BACKGROUND: Apoptosis plays a key role in the pathogenesis of cardiac diseases. We examined the influence of the renin-angiotensin system (RAS) on different regulators of apoptosis using an isolated hemoperfused working porcine heart model of acute ischemia (2 h), followed by reperfusion (4 h). METHODS AND
RESULTS: 23 porcine hearts were randomized to 5 groups: hemoperfused non-infarcted hearts (C), infarcted hearts (MI: R. circumflexus), infarcted hearts treated with quinaprilat (Q), infarcted hearts treated with angiotensin-I (Ang I), and infarcted hearts treated with angiotensin-I and quinaprilat (QA). Fas, Bax, bcl-2 and p53 proteins were increased in MI hearts and further elevated by Ang I. Quinaprilat reduced Bax and p53. Bcl-2 was elevated in Q and reduced in QA. An early upregulation of caspase-3 gene and protein expression was detected in MI and Ang I hearts compared to C. Q reduced caspase-3 gene expression, but had no effect on caspase-3 and Fas protein.

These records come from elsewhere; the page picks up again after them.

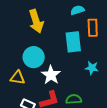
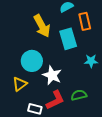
yellow arrow: (36, 21) -> (42, 26), moved
yellow triangle: (18, 78) -> (20, 84), turned -35

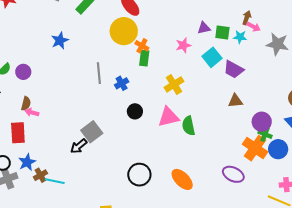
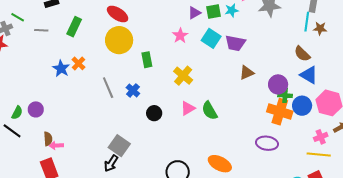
orange cross: (142, 46) -> (78, 63), moved, turned 32
pink triangle: (168, 117) -> (188, 108), size x0.7

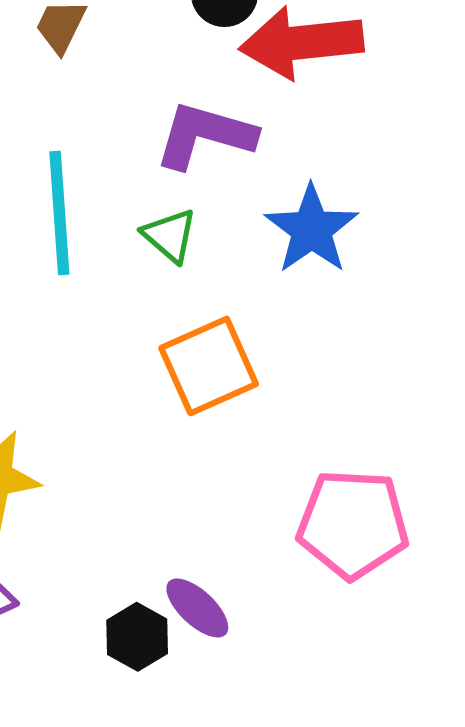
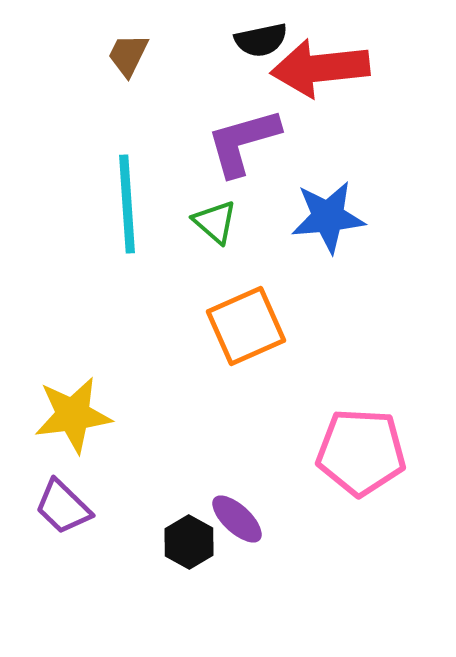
purple L-shape: (205, 135) -> (243, 142), turned -32
blue star: (311, 229) -> (328, 217), turned 30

CONCLUSIONS: These data suggest that the RAS plays a pivotal role in cardiac apoptosis which is the early and predominant form of death in myocardial infarction. Ischemia/reperfusion induces programmed cell death via extrinsic and intrinsic pathways. Early treatment with quinaprilat attenuated cardiomyocyte apoptosis.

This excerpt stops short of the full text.